St. Augustine of Hippo ought to be read repeatedly, a father of the faith, one founder of theology’s definitions and explanation. At the same time, he acknowledges that God is in all things, in God all things exist, and God exists outside of human understanding or rational. This may directly address a prevalent demand among even Christians, who have not yet reconciled themselves to complete belief and surrender to the Lord. One would do well to delve into Augustine’s writings, using them as an interpretation of what it means to pursue God, to live in surrender to Him, for outside of God there is nothing but emptiness. A study of St. Augustine’s early life illustrates this aimless wandering and susceptibility to harmful creeds which could eventually lead to darkness. And even minutes before he laid down his life before the Lord, he was struggling against embracing the peace of God.

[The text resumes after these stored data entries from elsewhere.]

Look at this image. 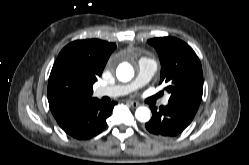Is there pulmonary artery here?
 Segmentation results:
<instances>
[{"instance_id":"obj_1","label":"pulmonary artery","mask_w":249,"mask_h":165,"mask_svg":"<svg viewBox=\"0 0 249 165\" xmlns=\"http://www.w3.org/2000/svg\"><path fill=\"white\" fill-rule=\"evenodd\" d=\"M156 64L149 58H141L138 63V74L134 80L125 84L101 86L97 88V96H124L146 85L156 72ZM163 105L168 104V97L162 100Z\"/></svg>"}]
</instances>
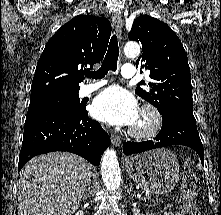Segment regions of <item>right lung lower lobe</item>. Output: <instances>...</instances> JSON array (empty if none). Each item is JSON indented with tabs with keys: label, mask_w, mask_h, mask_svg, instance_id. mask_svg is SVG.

“For I said mentally, Lo, let it be done now, let it be done now. And as I spoke, I all but came to a resolve. I all but did it, yet I did it not. Yet fell I not back to my old condition, but took up my position hard by, and drew breath. And I tried again, and wanted but very little of reaching it, and somewhat less, and then all but touched and grasped it; and yet came not at it, nor touched, nor grasped it, hesitating to die unto death, and to live unto life; and the worse, whereto I had been habituated, prevailed more with me than the better, which I had not tried.” (Book VIII: The Confessions)

Hearing such words of emotion and visualizing this grasping for the presence of God, readers across the centuries understand, and experience the impact of St. Augustine’s revelation, a compelling encounter with truth and the beauty of a soul coming into Christ’s Kingdom.